> DIRECTIONS:
Write out, without any change, the lines in the material below that run from the line with "linearization" through the line with "Loading results...", both included.

> DATA FOR ANALYSIS:
---*---

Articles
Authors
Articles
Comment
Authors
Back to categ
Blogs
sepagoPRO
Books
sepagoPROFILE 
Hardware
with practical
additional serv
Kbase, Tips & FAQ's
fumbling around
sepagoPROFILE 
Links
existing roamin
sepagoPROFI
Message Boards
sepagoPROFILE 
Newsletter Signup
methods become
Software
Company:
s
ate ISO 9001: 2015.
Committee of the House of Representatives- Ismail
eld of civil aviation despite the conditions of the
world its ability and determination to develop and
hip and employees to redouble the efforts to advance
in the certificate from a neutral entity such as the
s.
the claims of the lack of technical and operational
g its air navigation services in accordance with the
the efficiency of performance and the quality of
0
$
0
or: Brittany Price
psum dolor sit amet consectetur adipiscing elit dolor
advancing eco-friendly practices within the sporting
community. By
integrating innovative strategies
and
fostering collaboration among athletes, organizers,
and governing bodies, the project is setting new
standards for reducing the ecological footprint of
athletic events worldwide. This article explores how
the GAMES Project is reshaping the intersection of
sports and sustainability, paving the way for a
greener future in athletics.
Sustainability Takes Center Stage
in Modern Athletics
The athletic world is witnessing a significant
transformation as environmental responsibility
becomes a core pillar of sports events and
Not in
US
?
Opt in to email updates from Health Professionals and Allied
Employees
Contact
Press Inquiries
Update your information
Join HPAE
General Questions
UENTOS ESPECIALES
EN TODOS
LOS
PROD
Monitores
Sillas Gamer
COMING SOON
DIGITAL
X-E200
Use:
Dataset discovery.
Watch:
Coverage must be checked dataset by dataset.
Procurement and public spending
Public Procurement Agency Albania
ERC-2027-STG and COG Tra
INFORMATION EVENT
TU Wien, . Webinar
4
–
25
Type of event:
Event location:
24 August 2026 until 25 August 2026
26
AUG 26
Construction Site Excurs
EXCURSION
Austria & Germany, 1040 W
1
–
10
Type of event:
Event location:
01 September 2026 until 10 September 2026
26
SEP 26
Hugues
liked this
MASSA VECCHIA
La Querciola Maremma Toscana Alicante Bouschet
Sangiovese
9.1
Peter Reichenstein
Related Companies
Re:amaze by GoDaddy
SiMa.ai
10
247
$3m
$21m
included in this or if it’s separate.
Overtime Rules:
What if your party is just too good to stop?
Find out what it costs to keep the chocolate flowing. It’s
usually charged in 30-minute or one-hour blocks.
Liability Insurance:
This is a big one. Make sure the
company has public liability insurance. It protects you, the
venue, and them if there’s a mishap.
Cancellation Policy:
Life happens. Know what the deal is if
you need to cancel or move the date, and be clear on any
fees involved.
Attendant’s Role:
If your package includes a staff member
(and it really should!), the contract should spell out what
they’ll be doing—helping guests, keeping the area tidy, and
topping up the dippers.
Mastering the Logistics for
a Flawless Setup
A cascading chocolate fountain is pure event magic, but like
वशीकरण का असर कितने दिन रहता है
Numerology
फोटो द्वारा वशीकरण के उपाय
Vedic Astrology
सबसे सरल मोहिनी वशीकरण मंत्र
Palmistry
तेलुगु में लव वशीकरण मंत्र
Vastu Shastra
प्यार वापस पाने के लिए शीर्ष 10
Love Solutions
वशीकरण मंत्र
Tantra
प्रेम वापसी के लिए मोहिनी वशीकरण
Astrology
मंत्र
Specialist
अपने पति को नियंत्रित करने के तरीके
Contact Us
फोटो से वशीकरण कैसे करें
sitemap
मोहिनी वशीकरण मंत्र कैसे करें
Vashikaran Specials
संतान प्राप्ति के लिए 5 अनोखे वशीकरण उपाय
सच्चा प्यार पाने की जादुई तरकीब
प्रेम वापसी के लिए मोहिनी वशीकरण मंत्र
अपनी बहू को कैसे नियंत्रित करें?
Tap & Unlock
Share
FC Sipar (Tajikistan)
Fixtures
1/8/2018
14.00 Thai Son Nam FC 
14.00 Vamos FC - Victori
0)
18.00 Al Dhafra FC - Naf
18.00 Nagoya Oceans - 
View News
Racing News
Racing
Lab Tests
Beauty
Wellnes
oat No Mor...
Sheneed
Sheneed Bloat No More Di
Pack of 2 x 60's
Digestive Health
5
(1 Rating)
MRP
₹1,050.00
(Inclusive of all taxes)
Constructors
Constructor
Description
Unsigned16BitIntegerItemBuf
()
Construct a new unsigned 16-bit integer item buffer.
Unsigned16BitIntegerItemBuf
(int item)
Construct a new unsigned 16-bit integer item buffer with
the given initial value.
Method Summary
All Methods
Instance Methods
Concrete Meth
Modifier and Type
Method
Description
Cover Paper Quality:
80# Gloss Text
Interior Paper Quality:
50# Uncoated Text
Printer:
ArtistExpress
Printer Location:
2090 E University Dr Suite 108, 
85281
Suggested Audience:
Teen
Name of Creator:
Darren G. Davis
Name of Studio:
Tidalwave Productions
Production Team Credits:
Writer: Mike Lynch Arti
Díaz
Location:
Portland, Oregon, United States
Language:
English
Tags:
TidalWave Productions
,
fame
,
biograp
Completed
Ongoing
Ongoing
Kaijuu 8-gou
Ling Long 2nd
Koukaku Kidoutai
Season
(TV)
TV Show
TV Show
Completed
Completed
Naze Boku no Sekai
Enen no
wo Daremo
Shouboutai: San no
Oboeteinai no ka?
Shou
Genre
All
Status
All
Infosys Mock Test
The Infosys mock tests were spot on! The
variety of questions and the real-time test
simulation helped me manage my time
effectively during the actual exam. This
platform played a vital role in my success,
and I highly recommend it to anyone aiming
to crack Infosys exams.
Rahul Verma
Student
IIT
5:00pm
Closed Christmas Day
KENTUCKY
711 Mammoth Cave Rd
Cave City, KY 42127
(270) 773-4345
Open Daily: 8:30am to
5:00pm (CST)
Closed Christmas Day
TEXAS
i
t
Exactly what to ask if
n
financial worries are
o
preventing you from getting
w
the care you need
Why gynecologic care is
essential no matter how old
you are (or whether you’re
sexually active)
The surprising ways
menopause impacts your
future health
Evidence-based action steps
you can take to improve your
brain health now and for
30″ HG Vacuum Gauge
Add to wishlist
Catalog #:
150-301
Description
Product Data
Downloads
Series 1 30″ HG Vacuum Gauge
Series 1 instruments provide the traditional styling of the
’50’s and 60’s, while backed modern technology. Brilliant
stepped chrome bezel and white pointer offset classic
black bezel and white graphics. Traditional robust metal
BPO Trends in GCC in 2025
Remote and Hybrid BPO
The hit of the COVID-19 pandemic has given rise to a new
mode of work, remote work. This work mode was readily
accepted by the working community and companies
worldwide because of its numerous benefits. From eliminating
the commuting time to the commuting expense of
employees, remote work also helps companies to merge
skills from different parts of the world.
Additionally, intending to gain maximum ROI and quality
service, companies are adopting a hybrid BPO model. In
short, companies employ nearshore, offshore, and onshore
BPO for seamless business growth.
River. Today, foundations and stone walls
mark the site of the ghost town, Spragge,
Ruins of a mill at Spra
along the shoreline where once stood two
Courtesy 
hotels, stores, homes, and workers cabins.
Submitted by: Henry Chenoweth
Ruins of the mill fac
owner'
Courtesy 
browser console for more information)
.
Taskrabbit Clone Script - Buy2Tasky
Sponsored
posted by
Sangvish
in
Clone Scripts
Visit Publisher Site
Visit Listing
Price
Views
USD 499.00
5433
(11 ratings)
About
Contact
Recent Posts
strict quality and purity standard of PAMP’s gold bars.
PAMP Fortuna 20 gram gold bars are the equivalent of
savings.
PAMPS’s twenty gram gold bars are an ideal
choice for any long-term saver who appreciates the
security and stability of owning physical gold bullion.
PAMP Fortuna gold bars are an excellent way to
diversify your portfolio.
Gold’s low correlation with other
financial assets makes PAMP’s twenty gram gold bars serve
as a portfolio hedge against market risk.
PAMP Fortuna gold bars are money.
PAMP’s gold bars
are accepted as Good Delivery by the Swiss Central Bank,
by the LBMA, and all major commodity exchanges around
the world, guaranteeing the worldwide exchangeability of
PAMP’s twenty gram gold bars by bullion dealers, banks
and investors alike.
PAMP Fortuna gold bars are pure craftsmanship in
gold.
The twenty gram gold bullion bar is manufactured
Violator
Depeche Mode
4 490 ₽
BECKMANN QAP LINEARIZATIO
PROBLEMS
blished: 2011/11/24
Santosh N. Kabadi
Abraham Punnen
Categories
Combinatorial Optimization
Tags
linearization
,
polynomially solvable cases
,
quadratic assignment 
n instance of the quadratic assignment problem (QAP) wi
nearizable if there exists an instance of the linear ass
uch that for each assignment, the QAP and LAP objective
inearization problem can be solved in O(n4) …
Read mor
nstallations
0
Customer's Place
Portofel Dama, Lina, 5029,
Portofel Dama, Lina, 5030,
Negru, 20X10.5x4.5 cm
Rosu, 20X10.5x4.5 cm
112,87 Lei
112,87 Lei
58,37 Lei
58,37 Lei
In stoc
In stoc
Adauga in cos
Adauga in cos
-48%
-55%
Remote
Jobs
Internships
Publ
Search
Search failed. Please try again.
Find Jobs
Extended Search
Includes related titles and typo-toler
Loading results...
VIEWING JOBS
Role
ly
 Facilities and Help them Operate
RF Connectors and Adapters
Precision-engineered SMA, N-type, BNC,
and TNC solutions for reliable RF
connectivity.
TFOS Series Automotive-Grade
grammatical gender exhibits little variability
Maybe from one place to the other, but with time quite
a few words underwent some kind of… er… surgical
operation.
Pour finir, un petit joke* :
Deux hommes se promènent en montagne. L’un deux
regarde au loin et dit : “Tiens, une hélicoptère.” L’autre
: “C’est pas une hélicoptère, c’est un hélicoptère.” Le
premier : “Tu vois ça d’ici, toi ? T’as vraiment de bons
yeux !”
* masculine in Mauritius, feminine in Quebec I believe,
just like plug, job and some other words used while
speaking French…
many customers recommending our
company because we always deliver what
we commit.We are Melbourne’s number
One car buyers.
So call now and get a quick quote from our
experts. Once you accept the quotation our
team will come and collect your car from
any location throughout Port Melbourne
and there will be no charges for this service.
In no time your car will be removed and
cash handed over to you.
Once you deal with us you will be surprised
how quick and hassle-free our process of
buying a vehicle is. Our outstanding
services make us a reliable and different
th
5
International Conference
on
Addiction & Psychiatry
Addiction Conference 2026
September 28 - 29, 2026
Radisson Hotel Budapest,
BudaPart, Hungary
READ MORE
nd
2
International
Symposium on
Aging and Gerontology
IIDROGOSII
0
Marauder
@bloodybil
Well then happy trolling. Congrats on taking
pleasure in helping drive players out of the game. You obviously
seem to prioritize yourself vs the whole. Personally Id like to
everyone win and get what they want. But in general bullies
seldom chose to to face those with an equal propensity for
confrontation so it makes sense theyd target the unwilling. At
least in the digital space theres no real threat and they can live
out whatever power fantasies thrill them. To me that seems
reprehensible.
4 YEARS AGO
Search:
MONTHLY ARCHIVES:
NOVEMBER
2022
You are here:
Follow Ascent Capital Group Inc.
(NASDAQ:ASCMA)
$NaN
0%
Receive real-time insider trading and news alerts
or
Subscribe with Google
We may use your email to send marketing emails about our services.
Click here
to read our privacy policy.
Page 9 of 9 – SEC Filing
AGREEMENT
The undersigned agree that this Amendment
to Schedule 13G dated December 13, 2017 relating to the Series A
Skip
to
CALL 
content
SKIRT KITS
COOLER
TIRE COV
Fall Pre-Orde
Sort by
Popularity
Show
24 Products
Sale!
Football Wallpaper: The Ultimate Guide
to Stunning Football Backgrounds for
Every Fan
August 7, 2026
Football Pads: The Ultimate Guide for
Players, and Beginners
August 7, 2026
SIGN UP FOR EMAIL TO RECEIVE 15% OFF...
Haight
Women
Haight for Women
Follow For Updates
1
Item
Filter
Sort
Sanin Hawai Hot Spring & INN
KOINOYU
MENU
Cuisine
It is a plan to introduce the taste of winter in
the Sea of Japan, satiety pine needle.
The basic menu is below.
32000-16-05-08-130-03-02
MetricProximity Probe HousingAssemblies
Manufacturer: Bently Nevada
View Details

---*---

> OUTPUT FOR THIS EXERCISE:
linearization
,
polynomially solvable cases
,
quadratic assignment 
n instance of the quadratic assignment problem (QAP) wi
nearizable if there exists an instance of the linear ass
uch that for each assignment, the QAP and LAP objective
inearization problem can be solved in O(n4) …
Read mor
nstallations
0
Customer's Place
Portofel Dama, Lina, 5029,
Portofel Dama, Lina, 5030,
Negru, 20X10.5x4.5 cm
Rosu, 20X10.5x4.5 cm
112,87 Lei
112,87 Lei
58,37 Lei
58,37 Lei
In stoc
In stoc
Adauga in cos
Adauga in cos
-48%
-55%
Remote
Jobs
Internships
Publ
Search
Search failed. Please try again.
Find Jobs
Extended Search
Includes related titles and typo-toler
Loading results...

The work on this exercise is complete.